Context-Sensitive Tokenization, Next Installment, Activating and De-activating Tokens

Originally published at: Context-Sensitive Tokenization, Next Installment, Activating and De-activating Tokens – JavaCC 21

Sometimes, when you complete a major code cleanup, features that were previously pie in the sky become low-hanging fruit to pluck. The new feature that I describe here, the ability to activate and deactivate tokens is such a case. It resulted from my rewriting of the lexical code generation that I describe here.

In an earlier article I (rather proudly) outlined my solution (of the time) to a certain rather pesky little problem in Java parsing. In the following:

List<Set<Foo>> listOfFooSets;

we need to parse >> as two consecutive > tokens, while, in other contexts, the >> it does need to be identified a single token. At first sight, it does not seem like this should be so hard to deal with, but it is surprisingly difficult to find a palatable solution. I was quite pleased with the solution I describe there because it was definitely far better than the 3-part kludge that I had been using before that, and way way better than the 5-part kludge that the legacy code used. However, the truth is that it was still a kludge! But now that we can activate and deactivate tokens on an as-needed basis, there is a far more elegant solution.

Well, the easiest way to explain this is with an actual code example. Here is how the ShiftExpression construct is implemented in the current Java grammar:

ShiftExpression :
    AdditiveExpression
    ACTIVATE_TOKENS RSIGNEDSHIFT,RUNSIGNEDSHIFT 
   (
      ( "<>" | ">>>")
      AdditiveExpression
   )*
;

The use of the ACTIVATE_TOKENS is fairly straightforward. What it means is that in the following expansion, delimited by parentheses, these two tokens are activated. They are activated at the beginning of the expansion that follows and at the end, the set of active tokens is reset to what it was before.

At the very top of the grammarfile, we have the option:

DEACTIVATE_TOKENS=RSIGNEDSHIFT, RUNSIGNEDSHIFT, RECORD;

These token types are turned off by default and turned on at key moments. So, the RecordDeclaration, new stable feature in JDK 16 is defined as follows:

RecordDeclaration :
    Modifiers(EnumSet.of(PUBLIC, PROTECTED, PRIVATE,    ABSTRACT, FINAL, STATIC, STRICTFP))
    ACTIVATE_TOKENS RECORD ("record")
    =>||
   
   [TypeParameters]
   RecordHeader
   [ImplementsList]
   RecordBody
;

The token for the "soft keyword" record is "activated" at the key point where we need it and everywhere else, the "record" is simply tokenized as an identifier.

Well, that's it. Of course, I'm pretty sure that this disposition is quite generally useful, not just for this specific problem of parsing Java generics -- even if that is the example I keep coming back to when discussing this overall problem of context-sensitive tokenization.

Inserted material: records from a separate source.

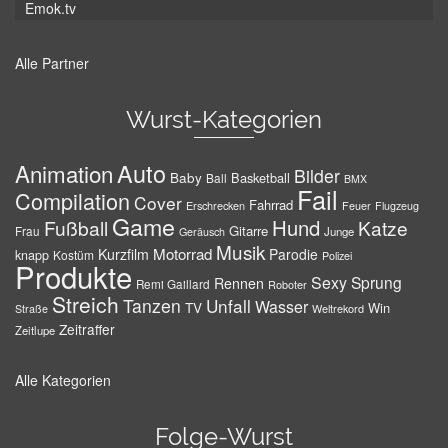
Emok.tv
Alle Partner
Wurst-Kategorien
Auto
Animation
Bilder
Baby
Basketball
Ball
BMX
Fail
Compilation
Cover
Fahrrad
Erschrecken
Feuer
Flugzeug
Game
Hund
Fußball
Katze
Gitarre
Frau
Junge
Geräusch
Musik
Motorrad
Kurzfilm
Parodie
knapp
Kostüm
Polizei
Produkte
Sexy
Sprung
Rennen
Remi Gaillard
Roboter
Streich
Tanzen
Unfall
Wasser
TV
Win
Weltrekord
Straße
Zeitraffer
Zeitlupe
Alle Kategorien
Folge-Wurst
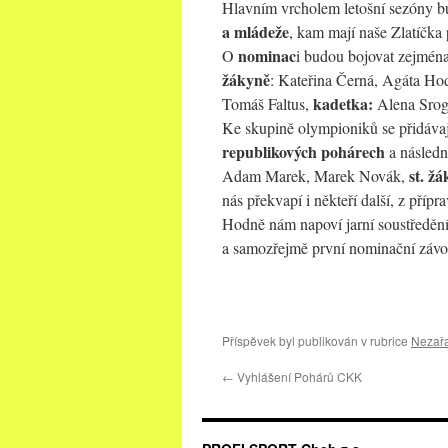
Hlavním vrcholem letošní sezóny b
a mládeže
, kam mají naše Zlatíčka př
nominac
O
i budou bojovat zejmén
žákyně
: Kateřina Černá, Agáta Ho
kadetka:
Tomáš Faltus,
Alena Srog
Ke skupině olympioniků se přidáva
republikových pohárech
a následn
st. žá
Adam Marek, Marek Novák,
nás překvapí i někteří další, z pří
Hodně nám napoví jarní soustředění
a samozřejmě první nominační závo
Příspěvek byl publikován v rubrice
Nezař
←
Vyhlášení Pohárů CKK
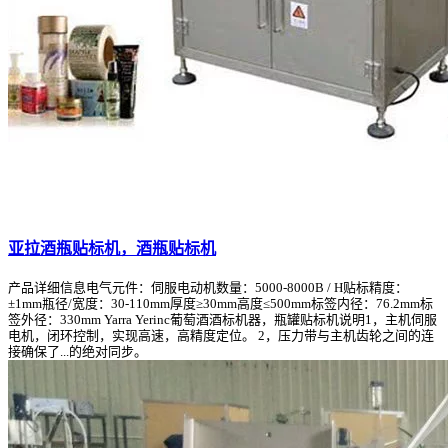
亚拉酒瓶贴标机，酒瓶贴标机
产品详细信息电气元件：伺服电动机数量：5000-8000B / H贴标精度：
±1mm瓶径/宽度：30-110mm厚度≥30mm高度≤500mm标签内径：76.2mm标
签外径：330mm Yarra Yerinc葡萄酒酒标机器，瓶罐贴标机说明1，主机伺服
电机，闭环控制，实现高速，高精度定位。 2，压力带与主机齿轮之间的连
接确保了...的绝对同步。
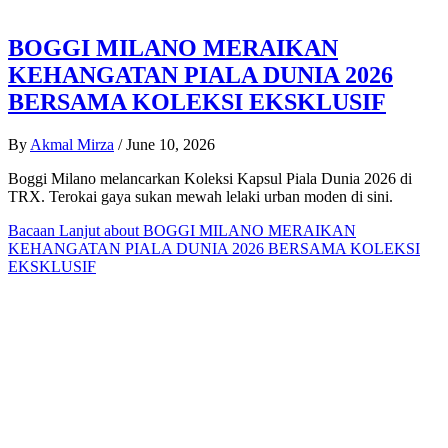
BOGGI MILANO MERAIKAN
KEHANGATAN PIALA DUNIA 2026
BERSAMA KOLEKSI EKSKLUSIF
By
Akmal Mirza
/
June 10, 2026
Boggi Milano melancarkan Koleksi Kapsul Piala Dunia 2026 di
TRX. Terokai gaya sukan mewah lelaki urban moden di sini.
Bacaan Lanjut
about BOGGI MILANO MERAIKAN
KEHANGATAN PIALA DUNIA 2026 BERSAMA KOLEKSI
EKSKLUSIF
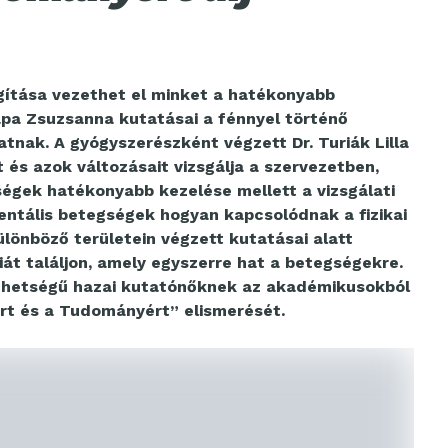
gítása vezethet el minket a hatékonyabb
ápa Zsuzsanna kutatásai a fénnyel történő
atnak. A gyógyszerészként végzett Dr. Turiák Lilla
 és azok változásait vizsgálja a szervezetben,
égek hatékonyabb kezelése mellett a vizsgálati
entális betegségek hogyan kapcsolódnak a fizikai
ülönböző területein végzett kutatásai alatt
piát találjon, amely egyszerre hat a betegségekre.
tehetségű hazai kutatónőknek az akadémikusokból
ért és a Tudományért” elismerését.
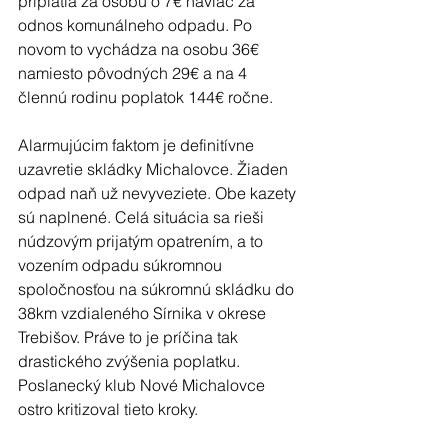
priplatia za osobu o 7€ naviac za 
odnos komunálneho odpadu. Po 
novom to vychádza na osobu 36€ 
namiesto pôvodných 29€ a na 4 
člennú rodinu poplatok 144€ ročne.
Alarmujúcim faktom je definitívne 
uzavretie skládky Michalovce. Žiaden 
odpad naň už nevyveziete. Obe kazety 
sú naplnené. Celá situácia sa rieši 
núdzovým prijatým opatrením, a to 
vozením odpadu súkromnou 
spoločnosťou na súkromnú skládku do 
38km vzdialeného Sírnika v okrese 
Trebišov. Práve to je príčina tak 
drastického zvýšenia poplatku. 
Poslanecký klub Nové Michalovce 
ostro kritizoval tieto kroky.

I anticipate that this disposition will significantly reduce the need to define separate lexical states since, in many cases, all we really want is to turn on or off a single token in a given spot. Defining a separate lexical state for that is a rather heavy, inefficient solution. Well, sometimes, a separate lexical state is the natural solution, like if we are embedding JavaScript inside HTML, but it never seemed right to me to have separate lexical states that only differ by a single token or two...

I should also add that there is also a new setting called DEACTIVATE_TOKENS so that you can specify one or more token types to deactivate by default when the parser is instantiated. Like this:

  DEACTIVATE_TOKENS=OPEN_PAREN,CLOSE_PAREN;

at the top of a grammar file with all the rest of the various options.

How does one deal with activation/deactivation when there might be recursion involved? For example, the 3.10 Python grammar has soft keywords match and case, and of course case statements can contain nested match statements. Would it be sufficient to do something like:

CompoundStatement :
    FunctionDefinition
(other alternatives elided)
    |
    TryStatement
    |
   ACTIVATE_TOKENS(MATCH)
   MatchStatement 
   DEACTIVATE_TOKENS(MATCH)
 ;

MatchStatement:
   <MATCH> SubjectExpression <COLON> <NEWLINE> <INDENT>
   ACTIVATE_TOKENS(CASE) (CaseBlock)+ DEACTIVATE_TOKENS(CASE) DEDENT
;

CaseBlock:
  <CASE> Patterns [ Guard ] <COLON> Block;

Or is there a better way?

Hmmm. I think there is a problem here, and the code above won’t work correctly, but it doesn’t really have anything to do with recursion. I mean, if you know that the soft keyword “match” should be tokenized as a MATCH keyword in that specific spot and everywhere else, it should be treated as a regular IDENTIFIER, it doesn’t really matter that much how deeply nested you are at that juncture. The problem lies elsewhere.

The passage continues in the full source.